• Records for this exercise
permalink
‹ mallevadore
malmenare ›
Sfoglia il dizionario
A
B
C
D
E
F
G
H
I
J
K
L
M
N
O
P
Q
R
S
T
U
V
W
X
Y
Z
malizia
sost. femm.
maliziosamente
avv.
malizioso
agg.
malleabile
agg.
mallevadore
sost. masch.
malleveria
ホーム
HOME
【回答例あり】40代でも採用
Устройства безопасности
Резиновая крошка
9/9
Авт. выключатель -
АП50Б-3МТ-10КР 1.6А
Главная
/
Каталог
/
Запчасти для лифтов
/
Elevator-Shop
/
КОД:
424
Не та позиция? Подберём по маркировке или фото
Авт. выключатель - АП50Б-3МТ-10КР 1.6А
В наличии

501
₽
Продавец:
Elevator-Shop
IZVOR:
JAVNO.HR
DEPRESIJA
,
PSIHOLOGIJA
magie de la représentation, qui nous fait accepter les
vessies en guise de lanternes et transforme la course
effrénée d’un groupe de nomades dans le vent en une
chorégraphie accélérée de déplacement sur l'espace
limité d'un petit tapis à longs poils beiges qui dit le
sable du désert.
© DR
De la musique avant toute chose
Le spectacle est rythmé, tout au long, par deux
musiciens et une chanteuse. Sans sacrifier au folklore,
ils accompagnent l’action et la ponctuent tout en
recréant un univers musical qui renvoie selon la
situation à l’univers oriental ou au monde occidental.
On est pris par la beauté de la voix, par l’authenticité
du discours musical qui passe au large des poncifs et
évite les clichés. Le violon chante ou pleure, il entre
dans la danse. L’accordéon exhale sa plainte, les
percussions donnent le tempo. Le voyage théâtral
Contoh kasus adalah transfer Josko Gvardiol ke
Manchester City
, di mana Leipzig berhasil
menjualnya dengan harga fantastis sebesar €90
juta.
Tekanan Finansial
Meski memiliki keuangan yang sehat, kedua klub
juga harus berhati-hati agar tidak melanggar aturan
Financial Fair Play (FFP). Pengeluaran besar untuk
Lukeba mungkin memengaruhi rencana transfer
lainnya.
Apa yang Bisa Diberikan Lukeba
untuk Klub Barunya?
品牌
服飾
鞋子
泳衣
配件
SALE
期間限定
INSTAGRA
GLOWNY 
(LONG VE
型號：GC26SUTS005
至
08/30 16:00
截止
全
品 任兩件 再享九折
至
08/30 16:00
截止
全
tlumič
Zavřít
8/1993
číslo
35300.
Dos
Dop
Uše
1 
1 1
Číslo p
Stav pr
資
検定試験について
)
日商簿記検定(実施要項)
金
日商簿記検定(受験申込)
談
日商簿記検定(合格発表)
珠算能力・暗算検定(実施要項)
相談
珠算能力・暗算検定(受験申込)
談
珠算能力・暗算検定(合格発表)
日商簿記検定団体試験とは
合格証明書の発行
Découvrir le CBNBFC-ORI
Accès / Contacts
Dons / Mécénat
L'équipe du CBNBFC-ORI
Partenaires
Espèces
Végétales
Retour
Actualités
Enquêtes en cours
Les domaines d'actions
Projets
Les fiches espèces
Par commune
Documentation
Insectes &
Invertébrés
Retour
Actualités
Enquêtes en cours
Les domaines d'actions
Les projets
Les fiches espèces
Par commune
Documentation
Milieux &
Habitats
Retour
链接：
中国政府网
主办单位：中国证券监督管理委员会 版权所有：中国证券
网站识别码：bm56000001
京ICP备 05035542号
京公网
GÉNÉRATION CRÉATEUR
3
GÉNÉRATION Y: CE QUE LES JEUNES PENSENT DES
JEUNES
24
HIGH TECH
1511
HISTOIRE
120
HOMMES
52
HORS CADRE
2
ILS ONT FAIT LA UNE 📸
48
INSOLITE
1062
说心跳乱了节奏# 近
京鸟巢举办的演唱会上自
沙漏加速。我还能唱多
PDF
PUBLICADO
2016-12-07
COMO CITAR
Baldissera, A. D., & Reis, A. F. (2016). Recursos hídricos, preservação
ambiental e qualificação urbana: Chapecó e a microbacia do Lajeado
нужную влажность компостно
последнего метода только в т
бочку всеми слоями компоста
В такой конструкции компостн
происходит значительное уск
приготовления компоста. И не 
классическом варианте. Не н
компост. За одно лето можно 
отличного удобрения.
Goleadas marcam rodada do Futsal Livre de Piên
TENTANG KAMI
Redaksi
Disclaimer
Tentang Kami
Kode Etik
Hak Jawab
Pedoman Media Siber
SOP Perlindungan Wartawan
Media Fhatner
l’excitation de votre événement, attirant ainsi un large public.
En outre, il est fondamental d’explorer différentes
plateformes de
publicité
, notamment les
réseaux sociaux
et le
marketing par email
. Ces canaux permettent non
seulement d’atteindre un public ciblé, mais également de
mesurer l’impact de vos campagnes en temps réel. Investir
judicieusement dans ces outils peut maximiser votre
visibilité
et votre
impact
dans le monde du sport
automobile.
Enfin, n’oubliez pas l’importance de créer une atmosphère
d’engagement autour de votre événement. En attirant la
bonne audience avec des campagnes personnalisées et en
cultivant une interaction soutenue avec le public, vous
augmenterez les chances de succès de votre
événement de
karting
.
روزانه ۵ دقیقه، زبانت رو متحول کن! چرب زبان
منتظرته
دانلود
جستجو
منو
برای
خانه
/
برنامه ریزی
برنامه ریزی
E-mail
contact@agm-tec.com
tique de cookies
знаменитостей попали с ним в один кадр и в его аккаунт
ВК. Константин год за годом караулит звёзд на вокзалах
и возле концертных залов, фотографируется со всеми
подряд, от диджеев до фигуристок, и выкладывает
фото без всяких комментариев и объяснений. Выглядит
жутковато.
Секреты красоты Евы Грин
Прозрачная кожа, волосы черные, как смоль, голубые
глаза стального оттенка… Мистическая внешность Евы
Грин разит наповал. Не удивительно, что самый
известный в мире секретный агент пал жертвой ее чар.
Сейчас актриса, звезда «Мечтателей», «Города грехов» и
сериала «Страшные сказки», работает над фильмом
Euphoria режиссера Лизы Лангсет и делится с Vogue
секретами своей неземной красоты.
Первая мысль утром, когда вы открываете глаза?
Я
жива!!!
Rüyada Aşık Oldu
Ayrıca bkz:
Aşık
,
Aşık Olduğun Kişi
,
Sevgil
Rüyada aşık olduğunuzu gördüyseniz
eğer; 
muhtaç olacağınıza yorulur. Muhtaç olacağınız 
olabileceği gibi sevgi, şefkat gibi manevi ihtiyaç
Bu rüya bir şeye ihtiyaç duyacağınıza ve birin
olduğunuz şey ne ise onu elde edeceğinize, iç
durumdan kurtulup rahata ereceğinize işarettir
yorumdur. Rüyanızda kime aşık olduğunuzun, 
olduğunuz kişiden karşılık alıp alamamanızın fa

• What the exercise asks
Taking no liberties, give the material above again in full.

• Response
permalink
‹ mallevadore
malmenare ›
Sfoglia il dizionario
A
B
C
D
E
F
G
H
I
J
K
L
M
N
O
P
Q
R
S
T
U
V
W
X
Y
Z
malizia
sost. femm.
maliziosamente
avv.
malizioso
agg.
malleabile
agg.
mallevadore
sost. masch.
malleveria
ホーム
HOME
【回答例あり】40代でも採用
Устройства безопасности
Резиновая крошка
9/9
Авт. выключатель -
АП50Б-3МТ-10КР 1.6А
Главная
/
Каталог
/
Запчасти для лифтов
/
Elevator-Shop
/
КОД:
424
Не та позиция? Подберём по маркировке или фото
Авт. выключатель - АП50Б-3МТ-10КР 1.6А
В наличии

501
₽
Продавец:
Elevator-Shop
IZVOR:
JAVNO.HR
DEPRESIJA
,
PSIHOLOGIJA
magie de la représentation, qui nous fait accepter les
vessies en guise de lanternes et transforme la course
effrénée d’un groupe de nomades dans le vent en une
chorégraphie accélérée de déplacement sur l'espace
limité d'un petit tapis à longs poils beiges qui dit le
sable du désert.
© DR
De la musique avant toute chose
Le spectacle est rythmé, tout au long, par deux
musiciens et une chanteuse. Sans sacrifier au folklore,
ils accompagnent l’action et la ponctuent tout en
recréant un univers musical qui renvoie selon la
situation à l’univers oriental ou au monde occidental.
On est pris par la beauté de la voix, par l’authenticité
du discours musical qui passe au large des poncifs et
évite les clichés. Le violon chante ou pleure, il entre
dans la danse. L’accordéon exhale sa plainte, les
percussions donnent le tempo. Le voyage théâtral
Contoh kasus adalah transfer Josko Gvardiol ke
Manchester City
, di mana Leipzig berhasil
menjualnya dengan harga fantastis sebesar €90
juta.
Tekanan Finansial
Meski memiliki keuangan yang sehat, kedua klub
juga harus berhati-hati agar tidak melanggar aturan
Financial Fair Play (FFP). Pengeluaran besar untuk
Lukeba mungkin memengaruhi rencana transfer
lainnya.
Apa yang Bisa Diberikan Lukeba
untuk Klub Barunya?
品牌
服飾
鞋子
泳衣
配件
SALE
期間限定
INSTAGRA
GLOWNY 
(LONG VE
型號：GC26SUTS005
至
08/30 16:00
截止
全
品 任兩件 再享九折
至
08/30 16:00
截止
全
tlumič
Zavřít
8/1993
číslo
35300.
Dos
Dop
Uše
1 
1 1
Číslo p
Stav pr
資
検定試験について
)
日商簿記検定(実施要項)
金
日商簿記検定(受験申込)
談
日商簿記検定(合格発表)
珠算能力・暗算検定(実施要項)
相談
珠算能力・暗算検定(受験申込)
談
珠算能力・暗算検定(合格発表)
日商簿記検定団体試験とは
合格証明書の発行
Découvrir le CBNBFC-ORI
Accès / Contacts
Dons / Mécénat
L'équipe du CBNBFC-ORI
Partenaires
Espèces
Végétales
Retour
Actualités
Enquêtes en cours
Les domaines d'actions
Projets
Les fiches espèces
Par commune
Documentation
Insectes &
Invertébrés
Retour
Actualités
Enquêtes en cours
Les domaines d'actions
Les projets
Les fiches espèces
Par commune
Documentation
Milieux &
Habitats
Retour
链接：
中国政府网
主办单位：中国证券监督管理委员会 版权所有：中国证券
网站识别码：bm56000001
京ICP备 05035542号
京公网
GÉNÉRATION CRÉATEUR
3
GÉNÉRATION Y: CE QUE LES JEUNES PENSENT DES
JEUNES
24
HIGH TECH
1511
HISTOIRE
120
HOMMES
52
HORS CADRE
2
ILS ONT FAIT LA UNE 📸
48
INSOLITE
1062
说心跳乱了节奏# 近
京鸟巢举办的演唱会上自
沙漏加速。我还能唱多
PDF
PUBLICADO
2016-12-07
COMO CITAR
Baldissera, A. D., & Reis, A. F. (2016). Recursos hídricos, preservação
ambiental e qualificação urbana: Chapecó e a microbacia do Lajeado
нужную влажность компостно
последнего метода только в т
бочку всеми слоями компоста
В такой конструкции компостн
происходит значительное уск
приготовления компоста. И не 
классическом варианте. Не н
компост. За одно лето можно 
отличного удобрения.
Goleadas marcam rodada do Futsal Livre de Piên
TENTANG KAMI
Redaksi
Disclaimer
Tentang Kami
Kode Etik
Hak Jawab
Pedoman Media Siber
SOP Perlindungan Wartawan
Media Fhatner
l’excitation de votre événement, attirant ainsi un large public.
En outre, il est fondamental d’explorer différentes
plateformes de
publicité
, notamment les
réseaux sociaux
et le
marketing par email
. Ces canaux permettent non
seulement d’atteindre un public ciblé, mais également de
mesurer l’impact de vos campagnes en temps réel. Investir
judicieusement dans ces outils peut maximiser votre
visibilité
et votre
impact
dans le monde du sport
automobile.
Enfin, n’oubliez pas l’importance de créer une atmosphère
d’engagement autour de votre événement. En attirant la
bonne audience avec des campagnes personnalisées et en
cultivant une interaction soutenue avec le public, vous
augmenterez les chances de succès de votre
événement de
karting
.
روزانه ۵ دقیقه، زبانت رو متحول کن! چرب زبان
منتظرته
دانلود
جستجو
منو
برای
خانه
/
برنامه ریزی
برنامه ریزی
E-mail
contact@agm-tec.com
tique de cookies
знаменитостей попали с ним в один кадр и в его аккаунт
ВК. Константин год за годом караулит звёзд на вокзалах
и возле концертных залов, фотографируется со всеми
подряд, от диджеев до фигуристок, и выкладывает
фото без всяких комментариев и объяснений. Выглядит
жутковато.
Секреты красоты Евы Грин
Прозрачная кожа, волосы черные, как смоль, голубые
глаза стального оттенка… Мистическая внешность Евы
Грин разит наповал. Не удивительно, что самый
известный в мире секретный агент пал жертвой ее чар.
Сейчас актриса, звезда «Мечтателей», «Города грехов» и
сериала «Страшные сказки», работает над фильмом
Euphoria режиссера Лизы Лангсет и делится с Vogue
секретами своей неземной красоты.
Первая мысль утром, когда вы открываете глаза?
Я
жива!!!
Rüyada Aşık Oldu
Ayrıca bkz:
Aşık
,
Aşık Olduğun Kişi
,
Sevgil
Rüyada aşık olduğunuzu gördüyseniz
eğer; 
muhtaç olacağınıza yorulur. Muhtaç olacağınız 
olabileceği gibi sevgi, şefkat gibi manevi ihtiyaç
Bu rüya bir şeye ihtiyaç duyacağınıza ve birin
olduğunuz şey ne ise onu elde edeceğinize, iç
durumdan kurtulup rahata ereceğinize işarettir
yorumdur. Rüyanızda kime aşık olduğunuzun, 
olduğunuz kişiden karşılık alıp alamamanızın fa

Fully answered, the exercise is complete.